» **What is needed**
Only the lines containing "listening" should appear in the answer, copied from the listing below.

» **Given data**
# # # # #

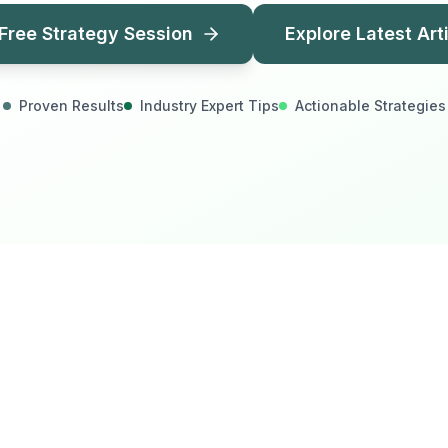
Free Strategy Session
Explore Latest Art
Proven Results
Industry Expert Tips
Actionable Strategies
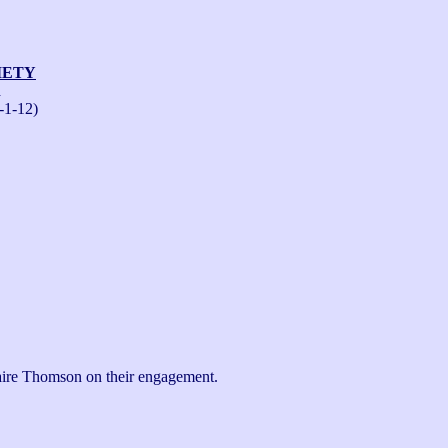
IETY
n
-1-12)
aire Thomson on their engagement.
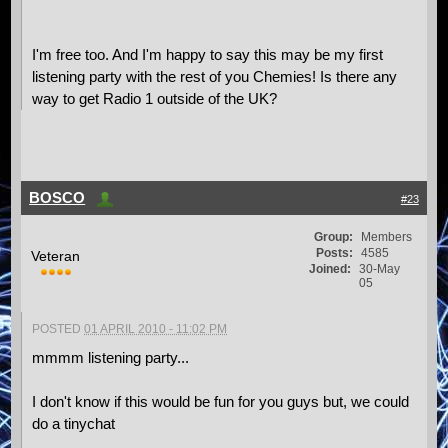
I'm free too. And I'm happy to say this may be my first
listening party with the rest of you Chemies! Is there any
way to get Radio 1 outside of the UK?
BOSCO
#23
Group:
Members
Posts:
4585
Veteran
Joined:
30-May
05
POSTED
01 APRIL 2010 - 11:02 PM
mmmm listening party...
I don't know if this would be fun for you guys but, we could
do a tinychat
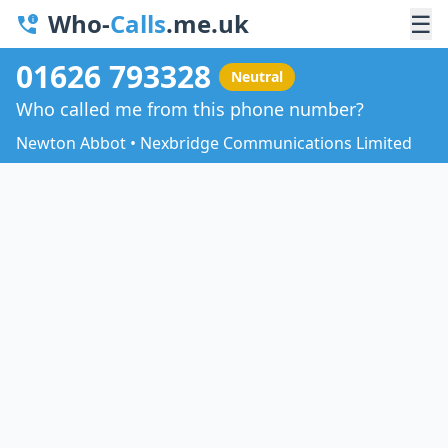
Who-
Calls
.me.uk
☰
01626 793328
Neutral
Who called me from this phone number?
Newton Abbot • Nexbridge Communications Limited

# # # # #

» **Answer box**
listening party with the rest of you Chemies! Is there any
mmmm listening party...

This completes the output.